The findings have direct implications for utility program design, aggregator procurement, and homeowner return-on-investment calculations. They also establish the foundational argument for why Inergy's combined EMS + battery solution outperforms battery-only installations as a virtual power plant (VPP) building block.
Modeling Assumptions & Input Parameters
All four scenarios are modeled against a single 3-hour demand response event — a duration consistent with the majority of residential DR programs, which typically run 2–4 hours. The table below summarizes the fixed inputs applied across the analysis.
DR compensation benchmarks reflect current residential program ranges. Most residential DR programs pay between $0.25 and $2.00 per kWh of verified reduction. When expressed as a capacity payment — typically a seasonal enrollment incentive rather than a per-event payment — this translates to roughly $50 to $200 per kW per year. Both payment structures are used in the earnings estimates throughout this analysis.
Home consumption baselines were set using typical Phoenix-area summer peak day profiles: 9 kW for a 2,500 sq ft home without orchestration, reduced to 5 kW with orchestration active; and 13 kW for a 3,500 sq ft home, reduced to 7 kW with orchestration. These figures reflect measured data from Inergy-equipped deployments under SRP rate schedules.
Four Scenarios Compared
The analysis compares two home sizes — 2,500 sq ft and 3,500 sq ft — each modeled with and without Inergy load orchestration active during a 3-hour DR event. Select a home size to view the corresponding scenario cards.

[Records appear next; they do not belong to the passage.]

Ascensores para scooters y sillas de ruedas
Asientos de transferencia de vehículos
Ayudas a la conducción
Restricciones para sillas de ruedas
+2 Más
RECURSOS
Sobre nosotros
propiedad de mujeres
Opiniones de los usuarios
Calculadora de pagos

The Dispatch Multiplier Effect & What It Means
The central finding of this analysis is that load orchestration doesn't simply improve the economics of a battery deployment at the margins — it restructures the role the battery plays entirely. Without orchestration, the battery is consumed fighting a high consumption baseline, leaving only a fraction of its capacity available for grid dispatch. With orchestration, the home's demand floor is lowered first, and the battery's capacity is freed for higher-value work: more dispatch to the utility, more reserve for post-event use, and a lower demand charge for the homeowner — all from the same hardware.

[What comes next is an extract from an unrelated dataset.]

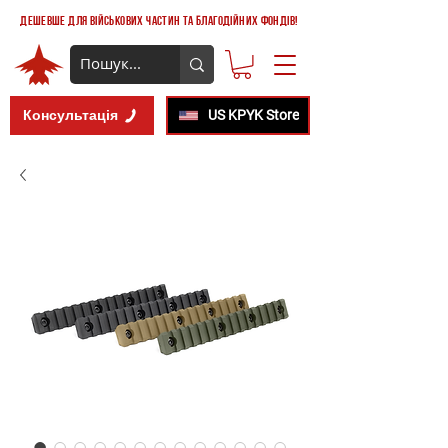
дешевше для військових частин та благодійних фондів!
Консультація
US KPYK Store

For the 2,500 sq ft home, this dynamic triples the utility's dispatchable kW — 1 kW unorchestrated versus 3 kW with orchestration active — from the exact same 12 kWh battery. In the 3,500 sq ft home, the effect is even more pronounced: orchestration eliminates the need for a second battery entirely while simultaneously delivering 5 kW to the grid, the largest dispatch across all four scenarios modeled.
The consistency of the 4 kW residual demand charge across both orchestrated scenarios is equally significant. Regardless of home size, Inergy's orchestration engine converges on the same homeowner outcome — a predictable, recurring monthly bill reduction that compounds across every billing cycle, not just during DR events.
Four Compounding Benefits
Beyond the headline dispatch multiplier, the scenario data reveals several dynamics that extend value well beyond the DR event window itself.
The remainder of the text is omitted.